Quick update on last Friday at PCMC: It was a long day we were up by 5:00 a.m. to be at the Hospital by 9:30. The first phase ended May 27th & was called "Induction", during this phase we gave her steroids twice a day, along with other med's, she also received Vincristine (Chemo) every Friday, had her port inserted, 2 bone marrow procedures, 4 lumbar punctures & endured lots of side effects from all the medicines. Now we're on the next phase called "Consolidation". During this phase we give her Chemo orally every night, along with other med's. This month she has a lumbar puncture every week we go to PCMC. We do get our first Friday off since she was diagnosed on the 17th. YEAH! Last week, while driving she again had bad abdominal pain which I recorded on my phone to show the Doctor. I've discussed this pain with them every time, and they say it's another side effect of the Chemo & steroids. The recording must have helped, because they came up with a new plan. To give her Ranitdine twice a day morning & night, (which before we would give this to her when she needed) & along with her Chemo we give her Ondansetron to help with her stomach pain. This has really seemed to help this week. Last week, her Hematocrit (HCT) count was low at 22.9 & her Hemoglobin (Iron) was low at 6.8. It has been going down the last few weeks and the Doctors felt like she needed a blood transfusion.

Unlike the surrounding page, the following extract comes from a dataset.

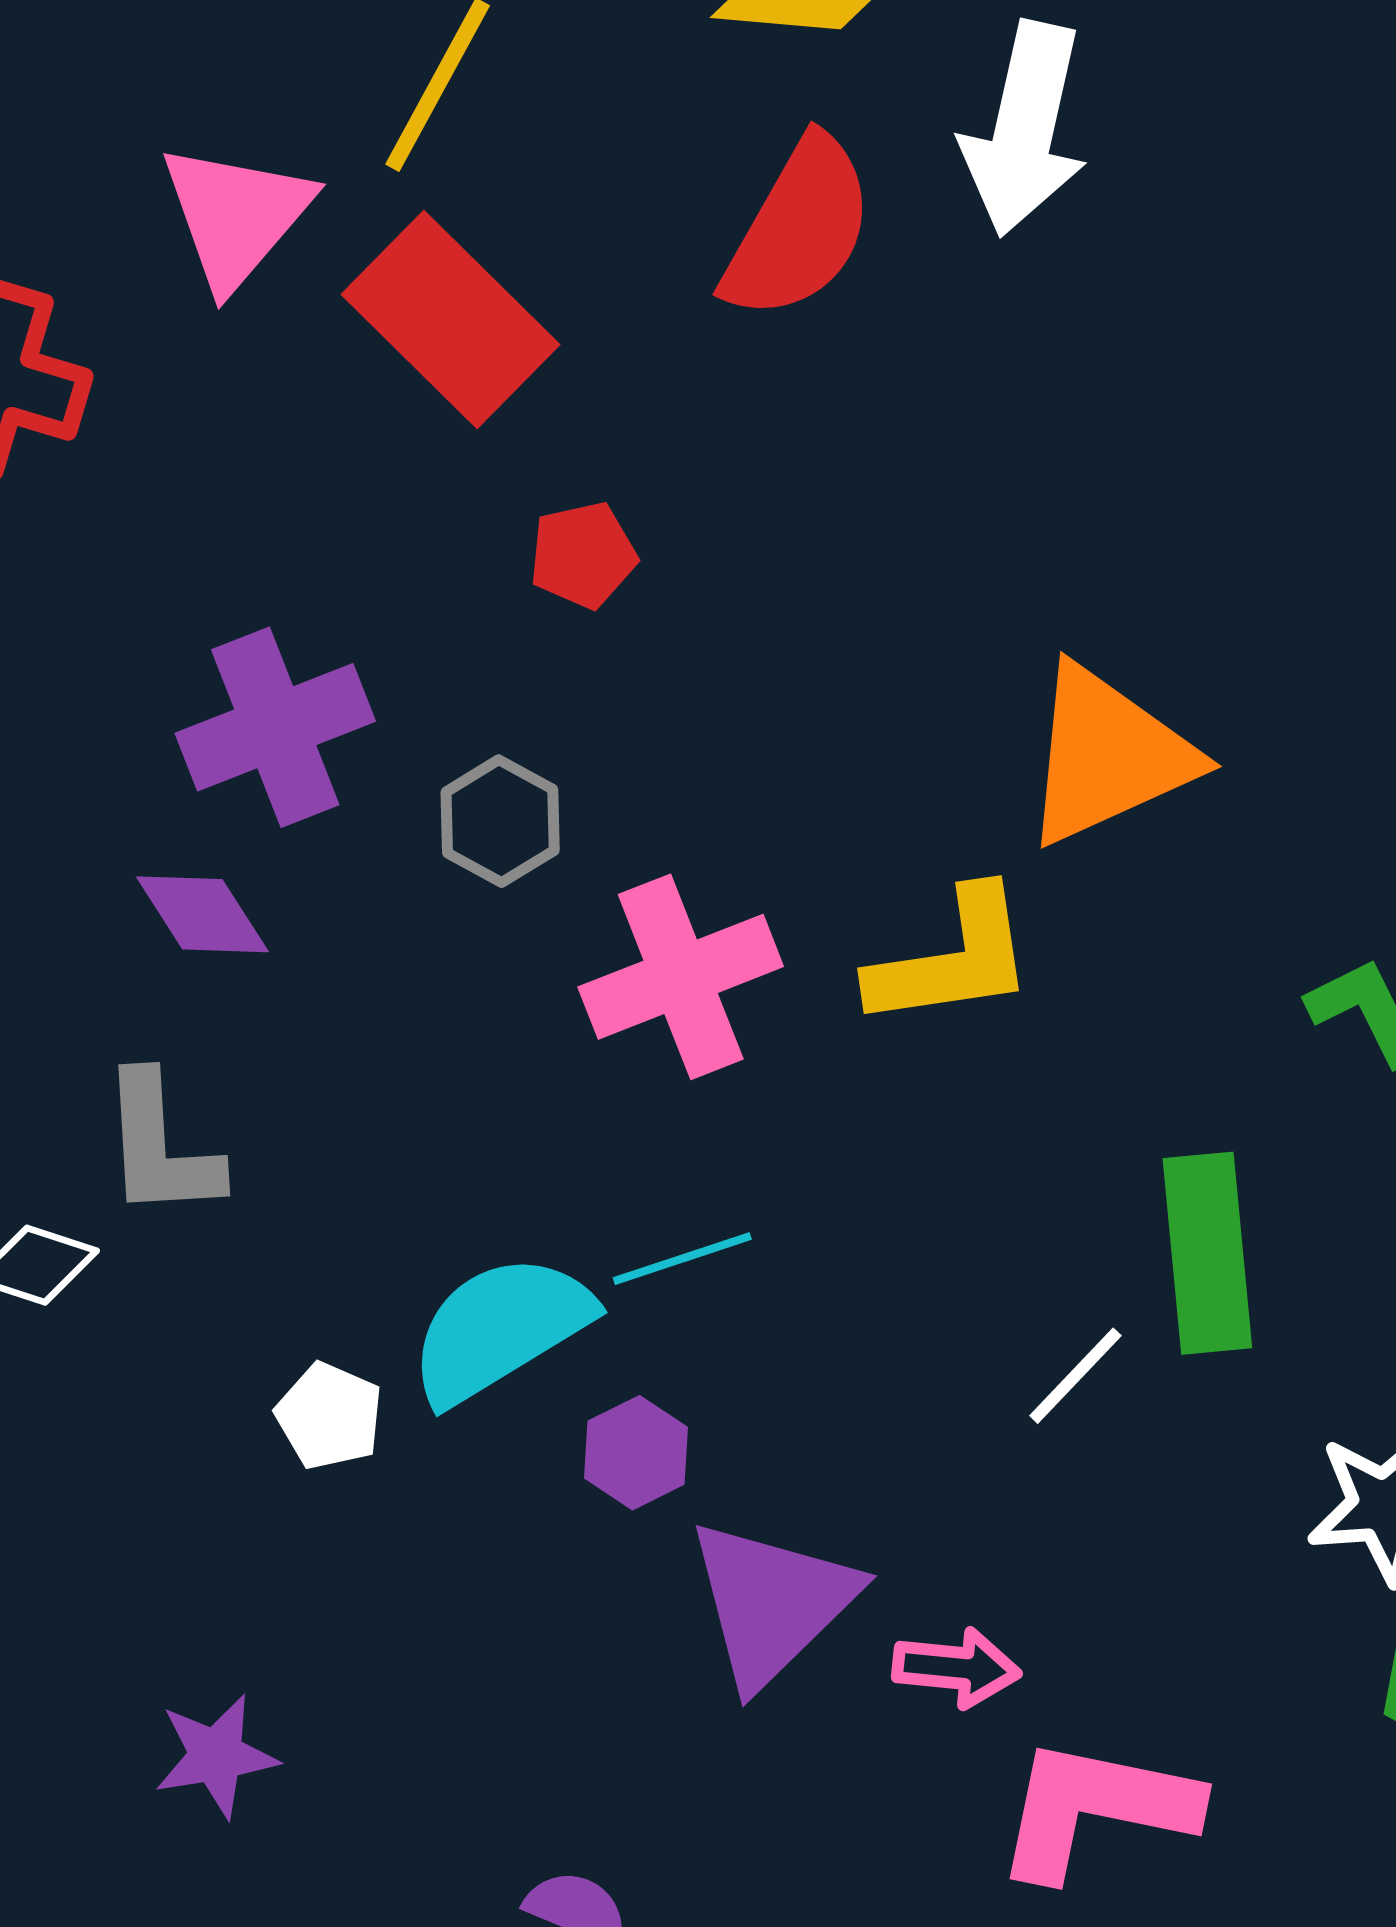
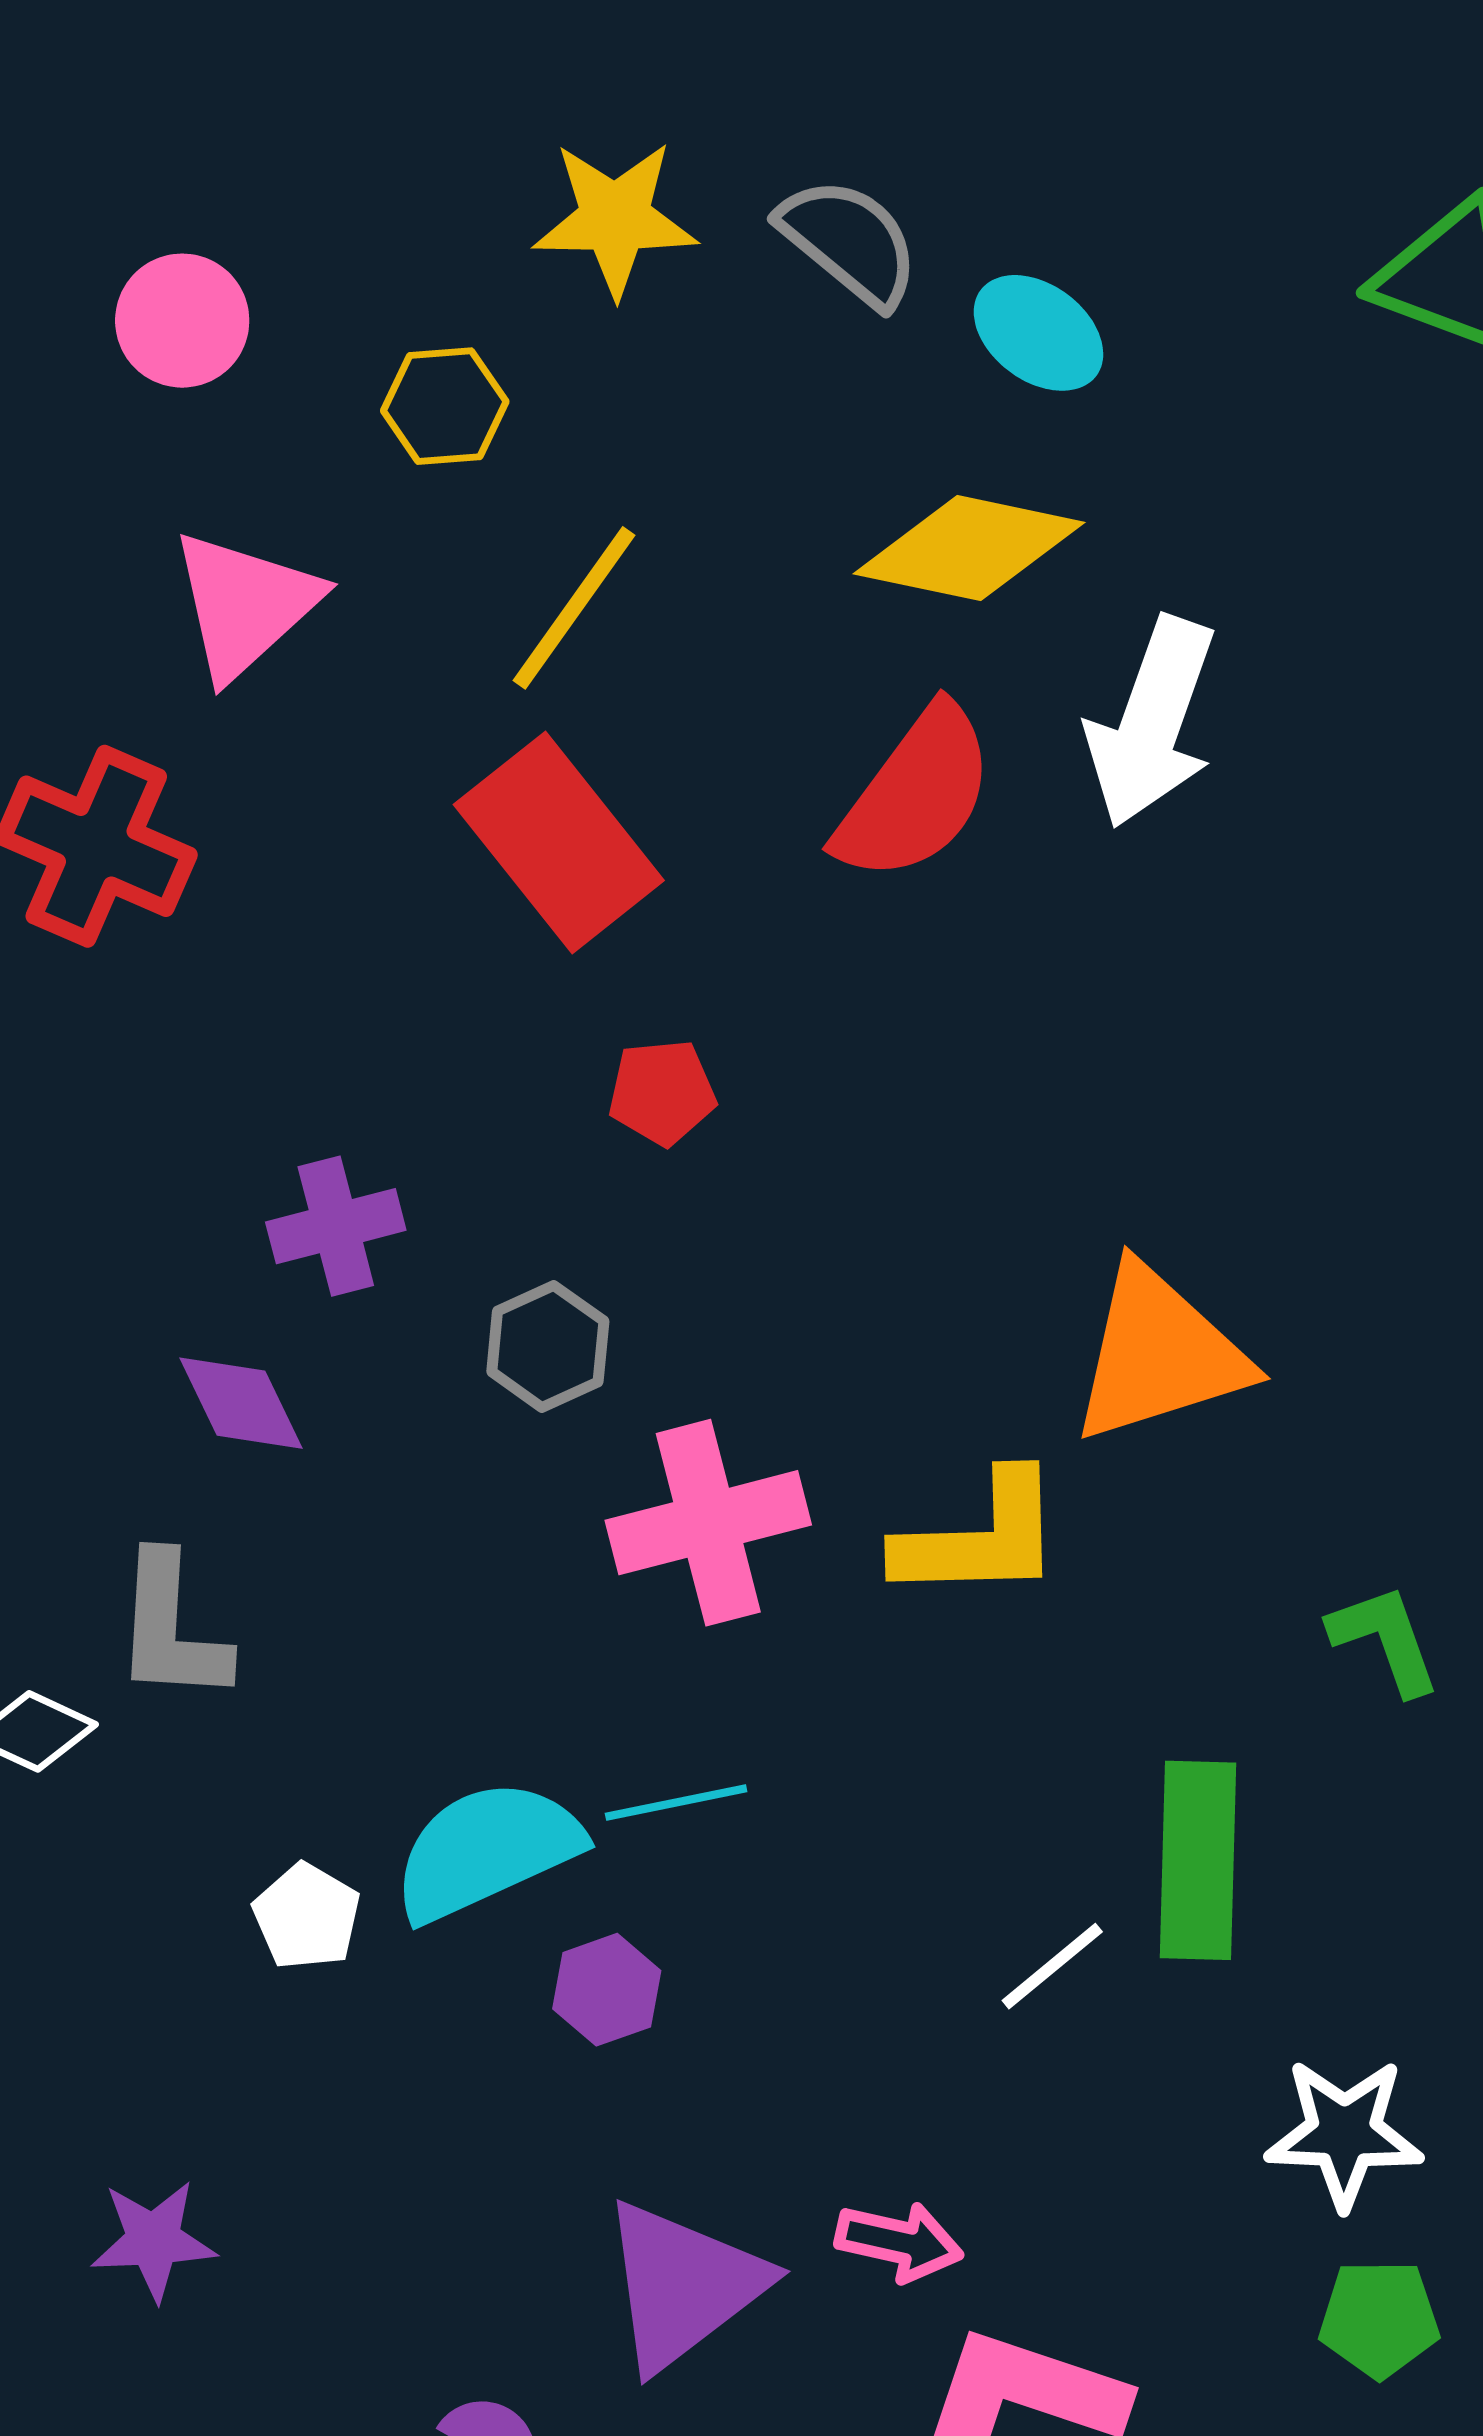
pink triangle: (236, 216) -> (245, 605), moved
purple cross: (275, 727) -> (336, 1226), size x0.7
purple triangle: (772, 1603) -> (683, 2285), moved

This would give her more energy and since we had decided to continue with our family vacation to Yellowstone it was a good thing.
We then headed downstairs for her Lumbar Puncture, unfortunately this time their was no room in the RTU (Rapid Treatment Unit) where she typically has her surgery. So we were scheduled to have her back poke at the Operating Room. This was not our favorite. A lot more people, which means more germs & lots more waiting. We had to get registered in one room & wait, move to another area for a nurse to do a physical & wait, then moved across the hall to wait some more. The anesthesiologist came & talked to us, then the part I hate at the OR, (unlike at the RTU) they won't let me go back in the room while she goes to sleep. This was the same place she had her first surgery less then 20 hours after we found out she had Leukemia & it was traumatic for her that I had to leave her side before she was asleep. Avery hates that they wheel her away & mom can't come and mom hates it too. She took longer waking up this time & just begged to go home. We still had to go back up stairs for her blood transfusion. She was not exciting & honestly either were we. The transfusion takes 1-1/2 to 2 hours. We left the hospital close to 5:00 & headed to my sister Rachelle's house. It was nice that we weren't making the long drive home. It was a long & exhausting day, but we made it through another week.